## Problem statement
Output only the line that contains "Спортивный линолеум (16)" and the lines after it, all verbatim, through the last one below.

(Saved entries)
==*==
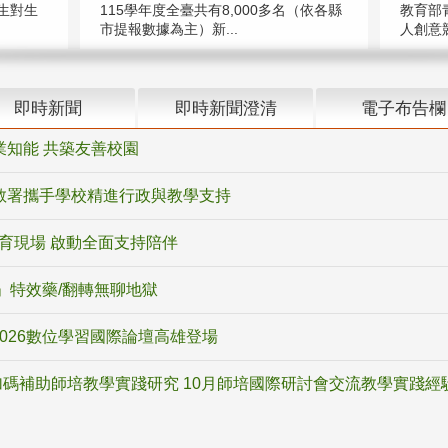
教育部
生對生
115學年度全臺共有8,000多名（依各縣
人創意競
市提報數據為主）新...
即時新聞
即時新聞澄清
電子布告欄
業知能 共築友善校園
教署攜手學校精進行政與教學支持
教育現場 啟動全面支持陪伴
ox」特效藥/翻轉無聊地獄
2026數位學習國際論壇高雄登場
碼補助師培教學實踐研究 10月師培國際研討會交流教學實踐經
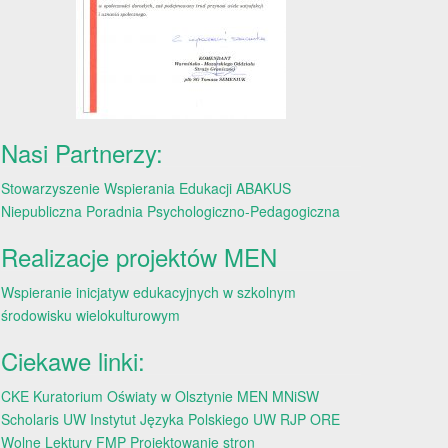
Nasi Partnerzy:
Stowarzyszenie Wspierania Edukacji ABAKUS
Niepubliczna Poradnia Psychologiczno-Pedagogiczna
Realizacje projektów MEN
Wspieranie inicjatyw edukacyjnych w szkolnym
środowisku wielokulturowym
Ciekawe linki:
CKE
Kuratorium Oświaty w Olsztynie
MEN
MNiSW
Scholaris
UW
Instytut Języka Polskiego UW
RJP
ORE
Wolne Lektury
FMP
Projektowanie stron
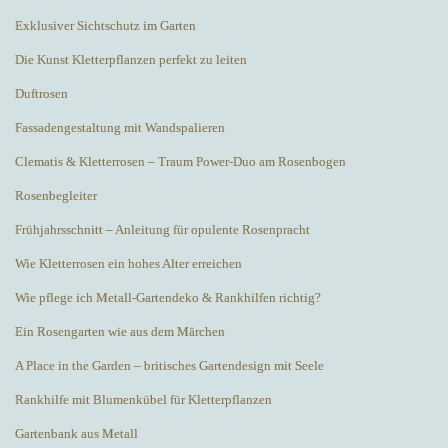
Exklusiver Sichtschutz im Garten
Die Kunst Kletterpflanzen perfekt zu leiten
Duftrosen
Fassadengestaltung mit Wandspalieren
Clematis & Kletterrosen – Traum Power-Duo am Rosenbogen
Rosenbegleiter
Frühjahrsschnitt – Anleitung für opulente Rosenpracht
Wie Kletterrosen ein hohes Alter erreichen
Wie pflege ich Metall-Gartendeko & Rankhilfen richtig?
Ein Rosengarten wie aus dem Märchen
A Place in the Garden – britisches Gartendesign mit Seele
Rankhilfe mit Blumenkübel für Kletterpflanzen
Gartenbank aus Metall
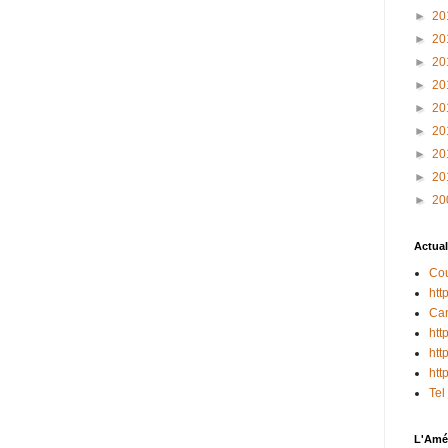
►
20
►
20
►
20
►
20
►
20
►
20
►
20
►
20
►
20
Actual
Cou
htt
Can
htt
htt
htt
Tel
L'Amér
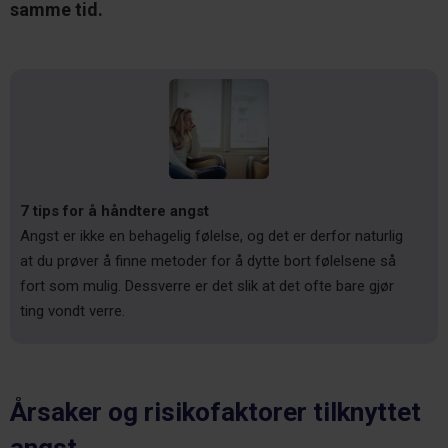
samme tid.
7 tips for å håndtere angst
Angst er ikke en behagelig følelse, og det er derfor naturlig
at du prøver å finne metoder for å dytte bort følelsene så
fort som mulig. Dessverre er det slik at det ofte bare gjør
ting vondt verre.
Årsaker og risikofaktorer tilknyttet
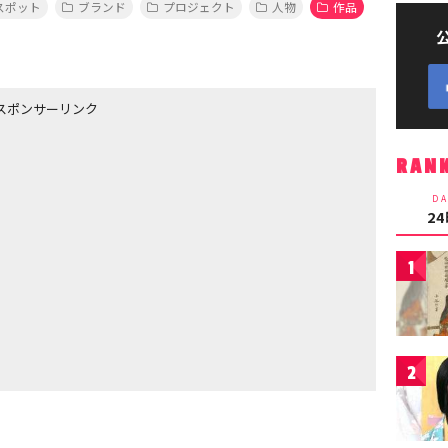
スポット
ブランド
プロジェクト
人物
作品
スポンサーリンク
RAN
DA
2
1
2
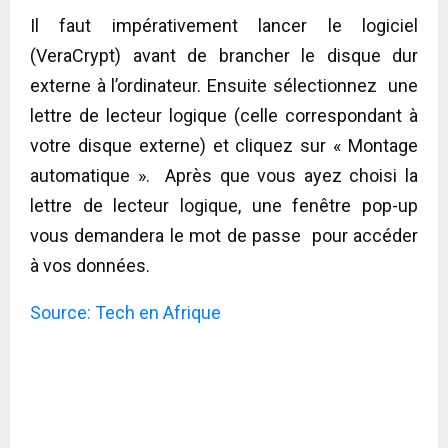
Il faut impérativement lancer le logiciel
(VeraCrypt) avant de brancher le disque dur
externe à l’ordinateur. Ensuite sélectionnez une
lettre de lecteur logique (celle correspondant à
votre disque externe) et cliquez sur « Montage
automatique ». Après que vous ayez choisi la
lettre de lecteur logique, une fenêtre pop-up
vous demandera le mot de passe pour accéder
à vos données.
Source: Tech en Afrique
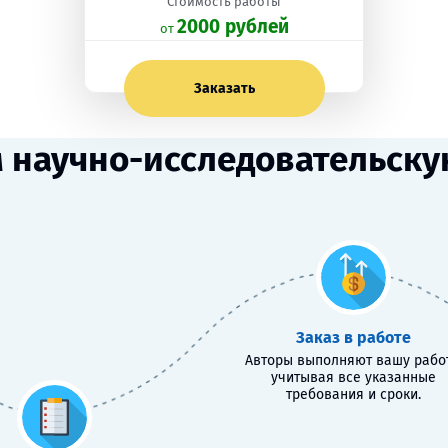
Стоимость работы
2000 рублей
oт
Заказать
 научно-исследовательскую
Заказ в работе
Авторы выполняют вашу работ
учитывая все указанные
требования и сроки.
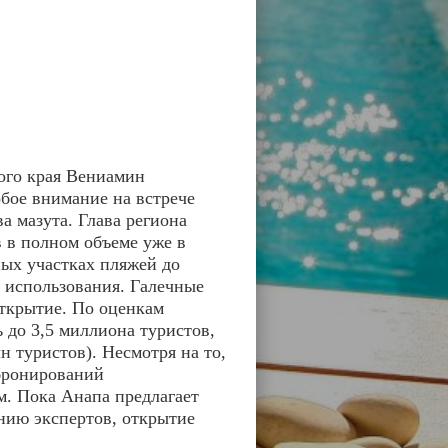
ого края Вениамин
обое внимание на встрече
а мазута. Глава региона
в в полном объеме уже в
ных участках пляжей до
 использования. Галечные
открытие. По оценкам
 до 3,5 миллиона туристов,
н туристов). Несмотря на то,
 бронирований
м. Пока Анапа предлагает
нию экспертов, открытие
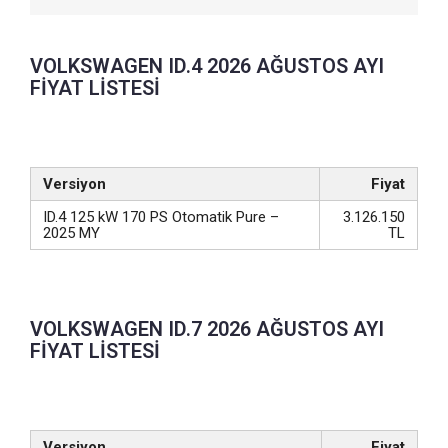
VOLKSWAGEN ID.4 2026 AĞUSTOS AYI
FİYAT LİSTESİ
Versiyon
Fiyat
ID.4 125 kW 170 PS Otomatik Pure –
3.126.150
2025 MY
TL
VOLKSWAGEN ID.7 2026 AĞUSTOS AYI
FİYAT LİSTESİ
Versiyon
Fiyat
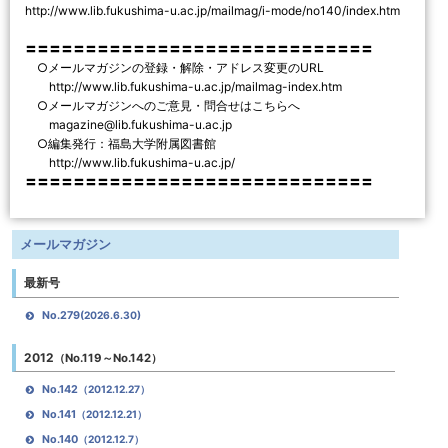
http://www.lib.fukushima-u.ac.jp/mailmag/i-mode/no140/index.htm
〓〓〓〓〓〓〓〓〓〓〓〓〓〓〓〓〓〓〓〓〓〓〓〓〓〓〓〓〓
○メールマガジンの登録・解除・アドレス変更のURL
http://www.lib.fukushima-u.ac.jp/mailmag-index.htm
○メールマガジンへのご意見・問合せはこちらへ
magazine@lib.fukushima-u.ac.jp
○編集発行：福島大学附属図書館
http://www.lib.fukushima-u.ac.jp/
〓〓〓〓〓〓〓〓〓〓〓〓〓〓〓〓〓〓〓〓〓〓〓〓〓〓〓〓〓
メールマガジン
最新号
No.279
(2026.6.30)
2012
（No.119～No.142）
No.142
（2012.12.27）
No.141
（2012.12.21）
No.140
（2012.12.7）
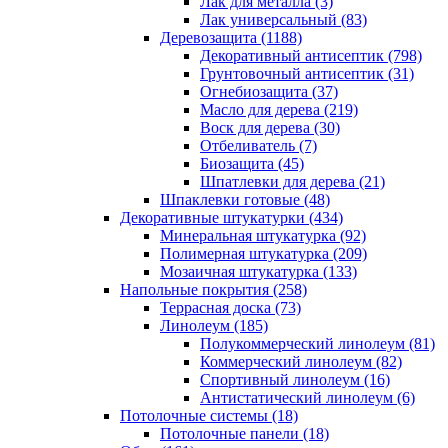
Лак для металла (3)
Лак универсальный (83)
Деревозащита (1188)
Декоративный антисептик (798)
Грунтовочный антисептик (31)
Огнебиозащита (37)
Масло для дерева (219)
Воск для дерева (30)
Отбеливатель (7)
Биозащита (45)
Шпатлевки для дерева (21)
Шпаклевки готовые (48)
Декоративные штукатурки (434)
Минеральная штукатурка (92)
Полимерная штукатурка (209)
Мозаичная штукатурка (133)
Напольные покрытия (258)
Террасная доска (73)
Линолеум (185)
Полукоммерческий линолеум (81)
Коммерческий линолеум (82)
Спортивный линолеум (16)
Антистатический линолеум (6)
Потолочные системы (18)
Потолочные панели (18)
==*==
## Reply to the exercise
Спортивный линолеум (16)
Антистатический линолеум (6)
Потолочные системы (18)
Потолочные панели (18)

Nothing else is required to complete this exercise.